Confessions of a Cutter

When I was 18, I went to another congregation to hear a boy that I liked speak. I don't remember a thing that he said. But I do remember the talk of the woman who spoke that day.

She told the story of her hands. She had always thought that lotion was for wimps. So she didn't take very good care of her hands. She viewed them as tools. Until she became a mother. She said that one night she touched her daughter's sleeping cheek and looked at her rough, cracked hands as she did it. She took better care of her hands after that. She realized that while they were wonderful, useful tools. They were also instruments of love and comfort. And she wanted to be a more gentle comforter.

I have ridiculously large hands for my relatively short stature. They are convenient only for piano playing. (I can palm a basket ball with no problem, but I'm not so good at doing anything else with said ball.)

When I was 12, I learned that I needed to always carry a bandanna with me when I hiked. Not to mop my brow or hold back my hair. Not even to keep out the dust like the cowboys once did. No, I had to carry a bandanna because I was going to end up cutting my hands while hiking. Usually badly. I use cut in the broadest of terms. Think more like slice. If there was a fallen log to climb over, I was bound to find the sharpest stick to grab on to. If there were clay walls to scale, I was going to find the one that had broken glass hidden within. What can I say? It's a gift.

As a result of this nasty habit of mine, I have LOTS of scars on my hands. The one I got from accidentally filleting the skin of my knuckle whilst whittling has finally faded into invisibility, but I always manage to find new ways to scar my hands. Broken glass seems to be magnetically attracted to my fingers.

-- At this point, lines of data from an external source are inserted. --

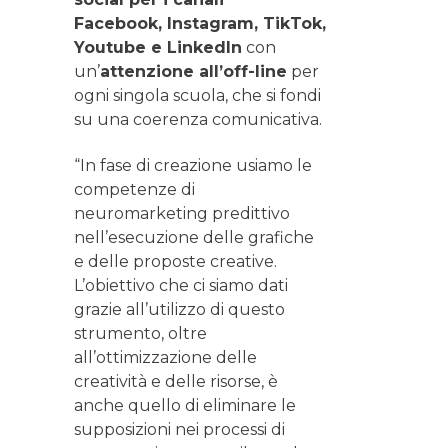
Facebook, Instagram, TikTok,
Youtube e LinkedIn
con
un’
attenzione all’off-line
per
ogni singola scuola, che si fondi
su una coerenza comunicativa.
“In fase di creazione usiamo le
competenze di
neuromarketing predittivo
nell’esecuzione delle grafiche
e delle proposte creative.
L’obiettivo che ci siamo dati
grazie all’utilizzo di questo
strumento, oltre
all’ottimizzazione delle
creatività e delle risorse, è
anche quello di eliminare le
supposizioni nei processi di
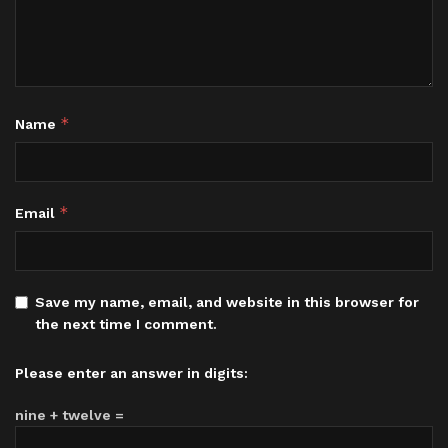
*
Name
*
Email
Save my name, email, and website in this browser for
the next time I comment.
Please enter an answer in digits:
nine + twelve =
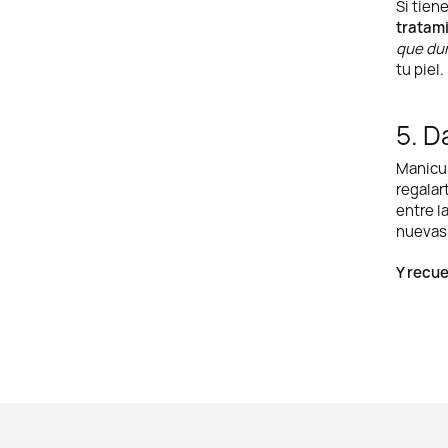
Si tien
tratami
que dur
tu piel
5. D
Manicur
regalar
entre l
nuevas 
Y recue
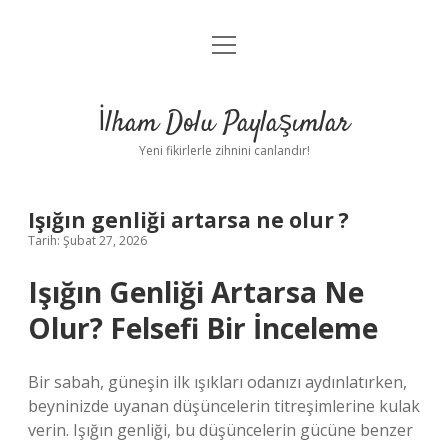
menüyü
Anasayfa
aç
Gizlilik Politikası
İlham Dolu Paylaşımlar
Yasal Uyarı
Yeni fikirlerle zihnini canlandır!
Hakkımızda
Işığın genliği artarsa ne olur ?
Tarih: Şubat 27, 2026
Işığın Genliği Artarsa Ne
Olur? Felsefi Bir İnceleme
Bir sabah, güneşin ilk ışıkları odanızı aydınlatırken,
beyninizde uyanan düşüncelerin titreşimlerine kulak
verin. Işığın genliği, bu düşüncelerin gücüne benzer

Yesterday I was standing at the sink unscrewing the lid from a glass bottle. The bottle shattered in my hands as I was twisting. My hand has a lovely deep slice that still bleeds if I move it. There were three thoughts that went through my head when it first happened. The first was...well the first was an impolite word. The second was, "I should call Todd because I'm about to go into shock and there are two little boys right here". The third was, "I will never have pretty hands. I will just have scars."

I didn't call Todd. Dialing the phone was too far beyond my abilities for the first hour. I managed to bandage myself after 30 minutes of trying to stop the bleeding.

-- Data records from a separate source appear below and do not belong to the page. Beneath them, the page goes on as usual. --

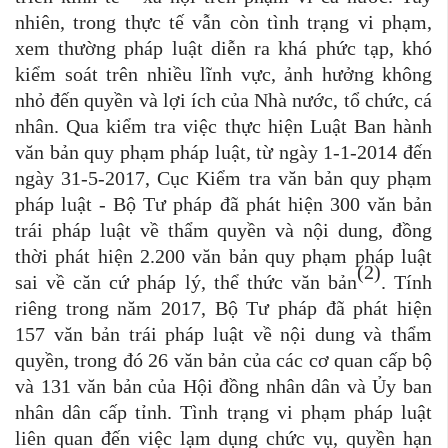
nhiên, trong thực tế vẫn còn tình trạng vi phạm,
xem thường pháp luật diễn ra khá phức tạp, khó
kiểm soát trên nhiều lĩnh vực, ảnh hưởng không
nhỏ đến quyền và lợi ích của Nhà nước, tổ chức, cá
nhân. Qua kiểm tra việc thực hiện Luật Ban hành
văn bản quy phạm pháp luật, từ ngày 1-1-2014 đến
ngày 31-5-2017, Cục Kiểm tra văn bản quy phạm
pháp luật - Bộ Tư pháp đã phát hiện 300 văn bản
trái pháp luật về thẩm quyền và nội dung, đồng
thời phát hiện 2.200 văn bản quy phạm pháp luật
(2)
sai về căn cứ pháp lý, thể thức văn bản
. Tính
riêng trong năm 2017, Bộ Tư pháp đã phát hiện
157 văn bản trái pháp luật về nội dung và thẩm
quyền, trong đó 26 văn bản của các cơ quan cấp bộ
và 131 văn bản của Hội đồng nhân dân và Ủy ban
nhân dân cấp tỉnh. Tình trạng vi phạm pháp luật
liên quan đến việc lạm dụng chức vụ, quyền hạn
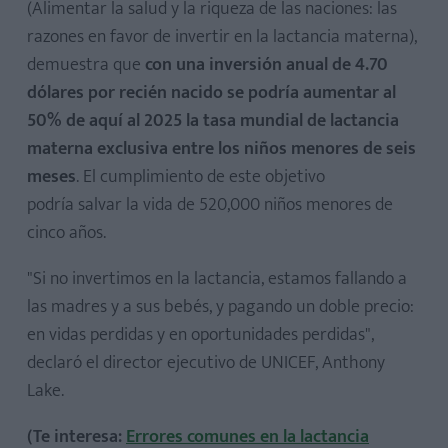
(Alimentar la salud y la riqueza de las naciones: las
razones en favor de invertir en la lactancia materna),
demuestra que
con una inversión anual de 4.70
dólares por recién nacido se podría aumentar al
50% de aquí al 2025 la tasa mundial de lactancia
materna exclusiva entre los niños menores de seis
meses
. El cumplimiento de este objetivo
podría salvar la vida de 520,000 niños menores de
cinco años.
"Si no invertimos en la lactancia, estamos fallando a
las madres y a sus bebés, y pagando un doble precio:
en vidas perdidas y en oportunidades perdidas",
declaró el director ejecutivo de UNICEF, Anthony
Lake.
(Te interesa:
Errores comunes en la lactancia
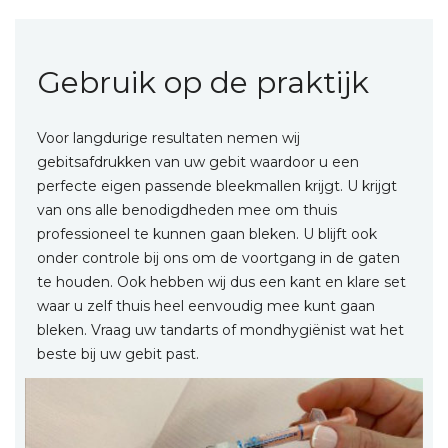
Gebruik op de praktijk
Voor langdurige resultaten nemen wij
gebitsafdrukken van uw gebit waardoor u een
perfecte eigen passende bleekmallen krijgt. U krijgt
van ons alle benodigdheden mee om thuis
professioneel te kunnen gaan bleken. U blijft ook
onder controle bij ons om de voortgang in de gaten
te houden. Ook hebben wij dus een kant en klare set
waar u zelf thuis heel eenvoudig mee kunt gaan
bleken. Vraag uw tandarts of mondhygiënist wat het
beste bij uw gebit past.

When Todd got home last night, he looked at the bandanna holding my bandages on and asked what happened.

My response: "Gang fight. I totally won."

2 comments:

Anne Marie said...

So sorry about your hand, friend! Hope it heals well.

Jessica said...

I have a great talent for burning my hands, but I don't think I've managed to slice them up as much as you have. Yikes! Anyway, beautiful hands are over-rated.